───── DATASET ENTRIES ─────
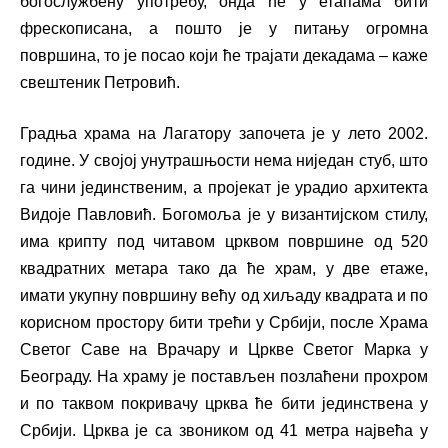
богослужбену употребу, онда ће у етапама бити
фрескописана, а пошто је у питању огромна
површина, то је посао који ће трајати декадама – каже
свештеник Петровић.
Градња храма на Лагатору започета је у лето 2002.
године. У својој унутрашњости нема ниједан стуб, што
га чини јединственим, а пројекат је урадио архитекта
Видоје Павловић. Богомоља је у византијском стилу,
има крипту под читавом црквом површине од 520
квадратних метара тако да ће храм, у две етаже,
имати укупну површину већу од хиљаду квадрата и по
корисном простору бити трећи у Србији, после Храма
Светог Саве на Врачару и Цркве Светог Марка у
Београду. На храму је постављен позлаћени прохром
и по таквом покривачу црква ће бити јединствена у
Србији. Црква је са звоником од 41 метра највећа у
─────
───── DATASET ENTRIES ─────
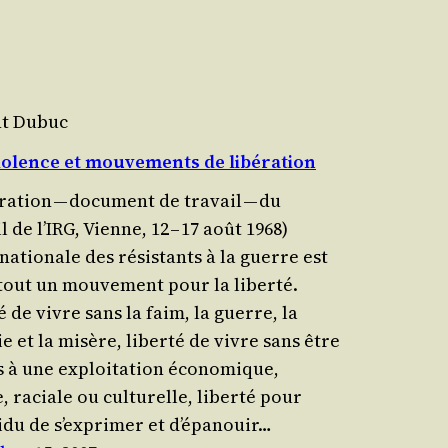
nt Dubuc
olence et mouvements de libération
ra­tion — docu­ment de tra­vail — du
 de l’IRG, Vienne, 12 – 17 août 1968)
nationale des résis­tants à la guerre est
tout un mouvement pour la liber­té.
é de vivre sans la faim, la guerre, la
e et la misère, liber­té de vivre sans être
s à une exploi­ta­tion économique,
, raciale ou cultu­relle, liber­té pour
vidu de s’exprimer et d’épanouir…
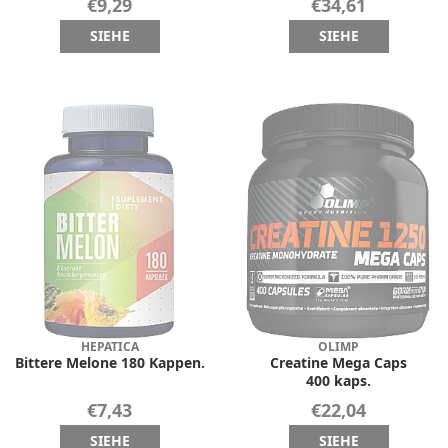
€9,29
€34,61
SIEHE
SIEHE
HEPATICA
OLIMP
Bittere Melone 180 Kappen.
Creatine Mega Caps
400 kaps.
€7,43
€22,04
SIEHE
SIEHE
─────
───── DATASET ENTRIES ─────
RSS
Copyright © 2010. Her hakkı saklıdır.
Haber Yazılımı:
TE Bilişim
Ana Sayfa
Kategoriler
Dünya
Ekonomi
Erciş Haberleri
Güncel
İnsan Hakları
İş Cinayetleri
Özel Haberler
─────
--- THE TASK ---
Filter the records above and return every line that holds the word "liber".

--- SOLUTION ---
tout un mouvement pour la liber­té.
e et la misère, liber­té de vivre sans être
, raciale ou cultu­relle, liber­té pour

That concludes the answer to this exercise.